_What to work on:_ Lines that include the string "million" are the ones to copy from the entries below.
** Opening Data records block **
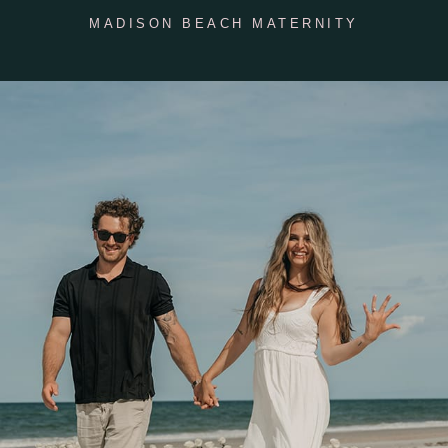
MADISON BEACH MATERNITY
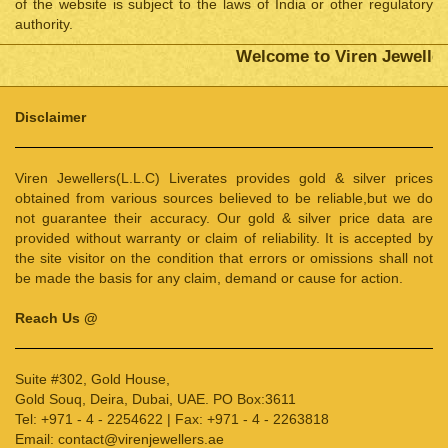
of the website is subject to the laws of India or other regulatory
authority.
Welcome to Viren Jewellers
Disclaimer
Viren Jewellers(L.L.C) Liverates provides gold & silver prices
obtained from various sources believed to be reliable,but we do
not guarantee their accuracy. Our gold & silver price data are
provided without warranty or claim of reliability. It is accepted by
the site visitor on the condition that errors or omissions shall not
be made the basis for any claim, demand or cause for action.
Reach Us @
Suite #302, Gold House,
Gold Souq, Deira, Dubai, UAE. PO Box:3611
Tel: +971 - 4 - 2254622 | Fax: +971 - 4 - 2263818
Email: contact@virenjewellers.ae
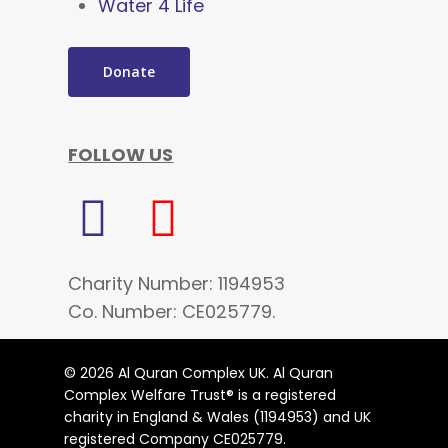
Water 4 Life
Donate
FOLLOW US
Charity Number: 1194953
Co. Number: CE025779.
© 2026 Al Quran Complex UK. Al Quran
Complex Welfare Trust® is a registered
charity in England & Wales (1194953) and UK
registered Company CE025779.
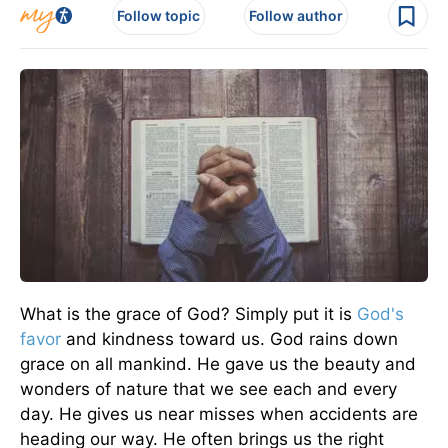
Follow topic
Follow author
What is the grace of God? Simply put it is
God's
favor
and kindness toward us. God rains down
grace on all mankind. He gave us the beauty and
wonders of nature that we see each and every
day. He gives us near misses when accidents are
heading our way. He often brings us the right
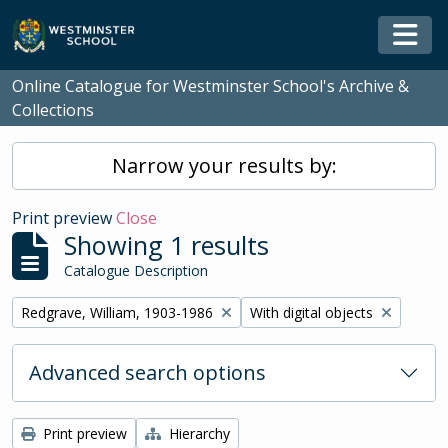
Skip to main content
Togg
Online Catalogue for Westminster School's Archive &
Collections
Narrow your results by:
Print preview
Close
Showing 1 results
Catalogue Description
Remove filter:
Remove filter:
Redgrave, William, 1903-1986
With digital objects
Advanced search options
Print preview
Hierarchy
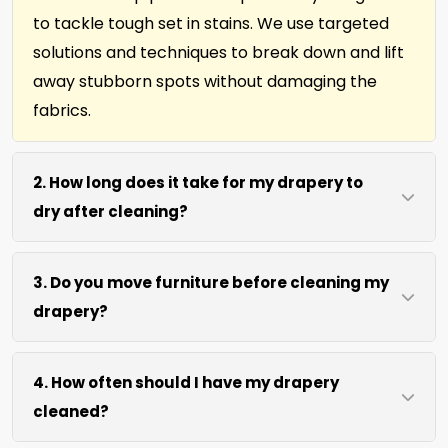
to tackle tough set in stains. We use targeted
solutions and techniques to break down and lift
away stubborn spots without damaging the
fabrics.
2. How long does it take for my drapery to
dry after cleaning?
Most window treatments and drapery dries
3. Do you move furniture before cleaning my
within 4 to 6 hours after our cleaning process.
drapery?
We use efficient water extraction and air
movement to speed up drying without excessive
We move lightweight furniture like chairs and
heat.
4. How often should I have my drapery
side tables at no extra cost. For heavy items like
cleaned?
sofas and beds, we work around them or you
can arrange to have them moved.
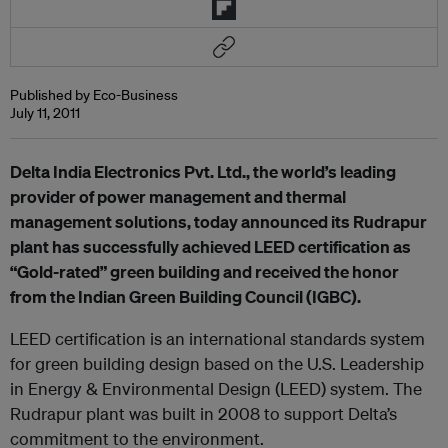
Published by Eco-Business
July 11, 2011
Delta India Electronics Pvt. Ltd., the world’s leading
provider of power management and thermal
management solutions, today announced its Rudrapur
plant has successfully achieved LEED certification as
“Gold-rated” green building and received the honor
from the Indian Green Building Council (IGBC).
LEED certification is an international standards system
for green building design based on the U.S. Leadership
in Energy & Environmental Design (LEED) system. The
Rudrapur plant was built in 2008 to support Delta’s
commitment to the environment.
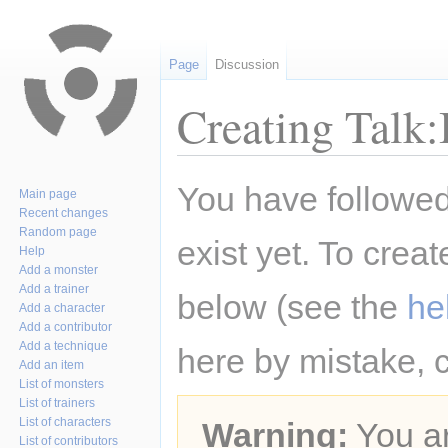
Page
Discussion
Creating Talk
Jump
Jump
You have followed 
Main page
to
to
Recent changes
navigation
search
Random page
exist yet. To creat
Help
Add a monster
Add a trainer
below (see the
he
Add a character
Add a contributor
Add a technique
here by mistake, 
Add an item
List of monsters
List of trainers
List of characters
Warning:
You ar
List of contributors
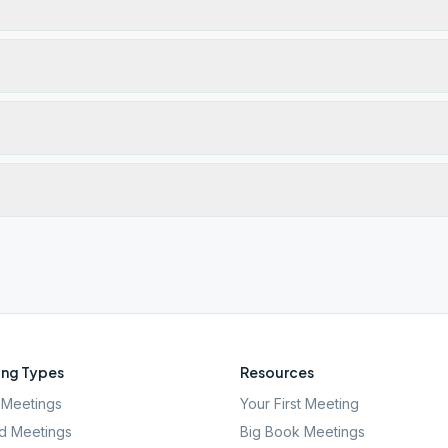
ng Types
Resources
Meetings
Your First Meeting
d Meetings
Big Book Meetings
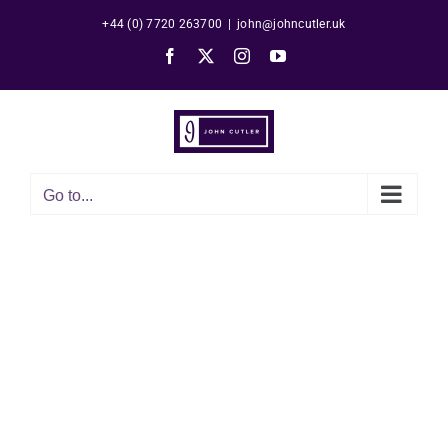
Skip
+44 (0) 7720 263700
|
john@johncutler.uk
to
Facebook
X
Instagram
YouTube
content
Go to...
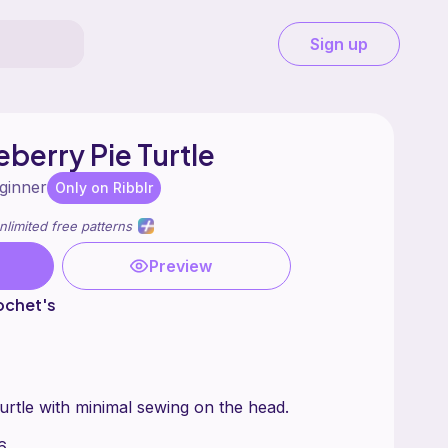
Sign up
berry Pie Turtle
ginner
Only on Ribblr
nlimited free patterns
Preview
ochet's
urtle with minimal sewing on the head.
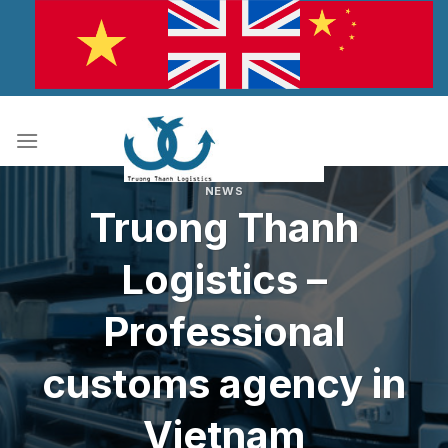
Skip
to
content
NEWS
Truong Thanh
Logistics –
Professional
customs agency in
Vietnam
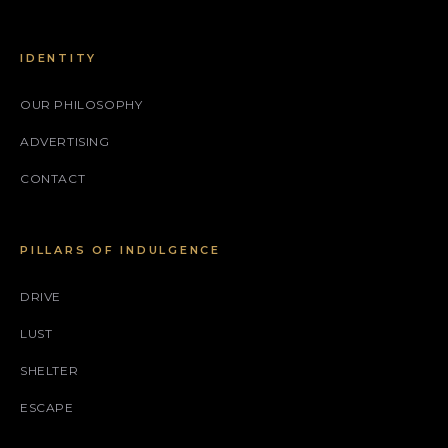
IDENTITY
OUR PHILOSOPHY
ADVERTISING
CONTACT
PILLARS OF INDULGENCE
DRIVE
LUST
SHELTER
ESCAPE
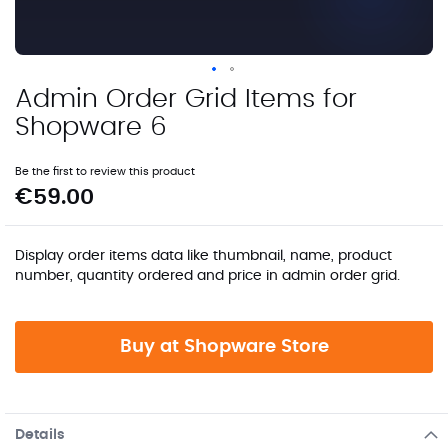
Admin Order Grid Items for
Skip
to
Shopware 6
the
beginning
Be the first to review this product
of
€59.00
the
images
gallery
Display order items data like thumbnail, name, product
number, quantity ordered and price in admin order grid.
Buy at Shopware Store
Details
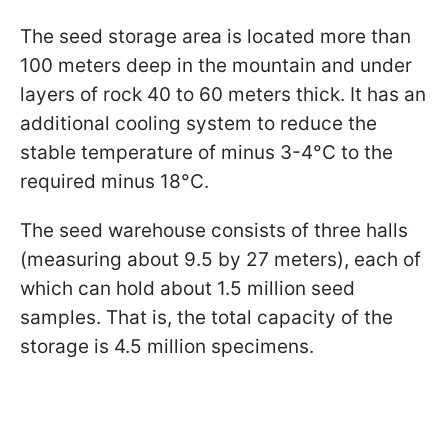
The seed storage area is located more than
100 meters deep in the mountain and under
layers of rock 40 to 60 meters thick. It has an
additional cooling system to reduce the
stable temperature of minus 3-4°C to the
required minus 18°C.
The seed warehouse consists of three halls
(measuring about 9.5 by 27 meters), each of
which can hold about 1.5 million seed
samples. That is, the total capacity of the
storage is 4.5 million specimens.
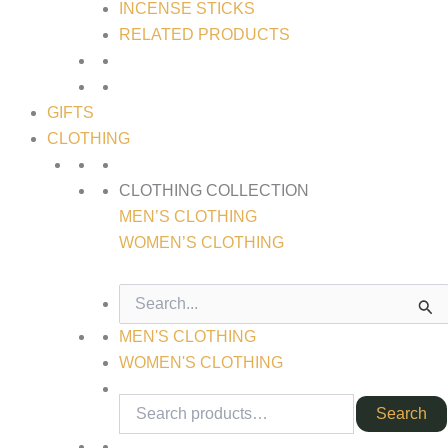
INCENSE STICKS
RELATED PRODUCTS
GIFTS
CLOTHING
CLOTHING COLLECTION
MEN’S CLOTHING
WOMEN’S CLOTHING
SEARCH
FOR:
MEN'S CLOTHING
WOMEN'S CLOTHING
Search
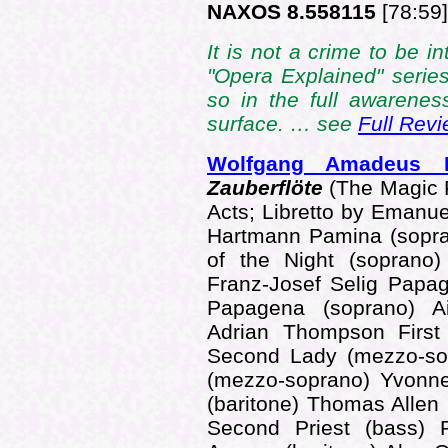
NAXOS 8.558115
[78:59]
It is not a crime to be i
"Opera Explained" series
so in the full awarenes
surface. … see
Full Rev
Wolfgang Amadeus
Zauberflöte
(The Magic F
Acts; Libretto by Emanue
Hartmann Pamina (sopr
of the Night (soprano
Franz-Josef Selig Papa
Papagena (soprano) Ai
Adrian Thompson First 
Second Lady (mezzo-sop
(mezzo-soprano) Yvonn
(baritone) Thomas Allen 
Second Priest (bass) 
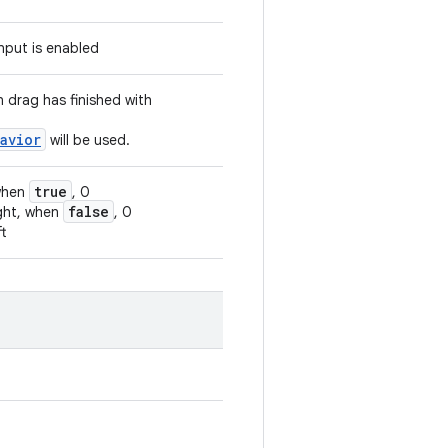
input is enabled
n drag has finished with
avior
will be used.
true
 when
, 0
false
ight, when
, 0
ft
** Closing Data records block **
_Output below:_
which can hold about 1.5 million seed
storage is 4.5 million specimens.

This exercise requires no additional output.